═══ Extracted information
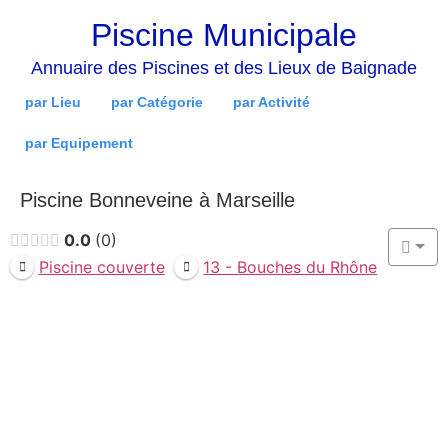
Piscine Municipale
Annuaire des Piscines et des Lieux de Baignade
par Lieu
par Catégorie
par Activité
par Equipement
Piscine Bonneveine à Marseille
0.0
0
Piscine couverte
13 - Bouches du Rhône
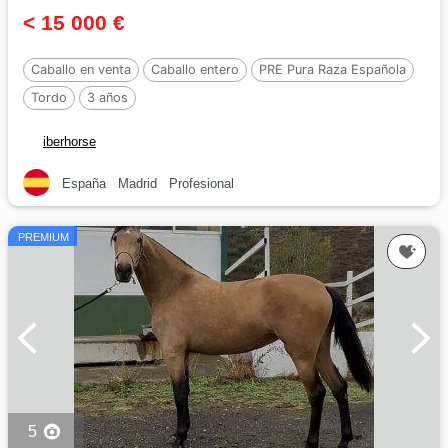
< 15 000 €
Caballo en venta
Caballo entero
PRE Pura Raza Española
Tordo
3 años
iberhorse
España
Madrid
Profesional
PREMIUM
5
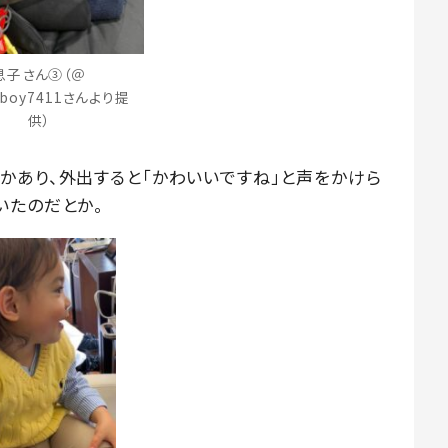
息子さん③（＠
aboy7411さんより提
供）
かあり、外出すると「かわいいですね」と声をかけら
いたのだとか。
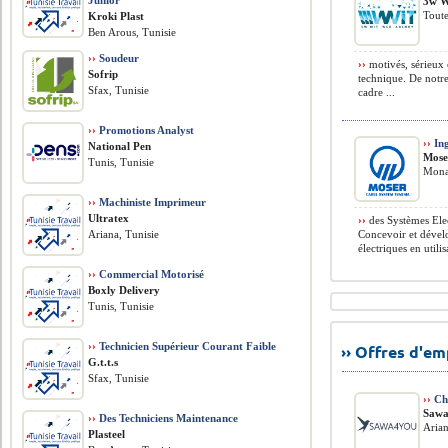
Junior
3w W
Toute
Kroki Plast
Ben Arous, Tunisie
››
Soudeur
››
motivés, sérieux 
Sofrip
technique. De notre
Sfax, Tunisie
cadre ...
››
Promotions Analyst
››
Ing
National Pen
Mose
Tunis, Tunisie
Monas
››
Machiniste Imprimeur
Ultratex
››
des Systèmes Ele
Ariana, Tunisie
Concevoir et dével
électriques en utilis
››
Commercial Motorisé
Boxly Delivery
Tunis, Tunisie
››
Technicien Supérieur Courant Faible
›› Offres d'e
G.t.t.s
Sfax, Tunisie
››
Cha
Sawa
››
Des Techniciens Maintenance
Arian
Plasteel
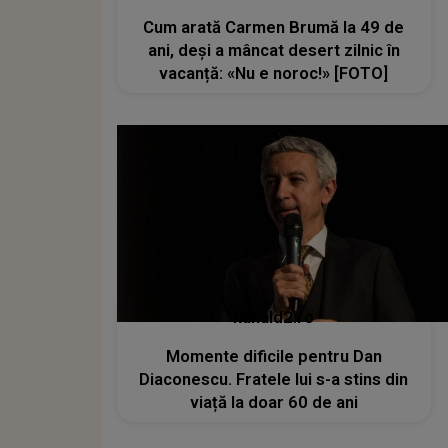
Cum arată Carmen Brumă la 49 de
ani, deși a mâncat desert zilnic în
vacanță: «Nu e noroc!» [FOTO]
kanald2.ro
Momente dificile pentru Dan
Diaconescu. Fratele lui s-a stins din
viață la doar 60 de ani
══════
=== Exercise directions ===
In the listing above, find the line with "13 - Bouches du Rhône" and the line with "motivés, sérieux". Set down exactly those lines and everything between them, skipping pictures.

=== Answer area ===
13 - Bouches du Rhône
< 15 000 €
Caballo en venta
Caballo entero
PRE Pura Raza Española
Tordo
3 años
iberhorse
España
Madrid
Profesional
PREMIUM
5
息子さん③（＠
aboy7411さんより提
供）
かあり、外出すると「かわいいですね」と声をかけら
いたのだとか。
Junior
3w W
Toute
Kroki Plast
Ben Arous, Tunisie
››
Soudeur
››
motivés, sérieux 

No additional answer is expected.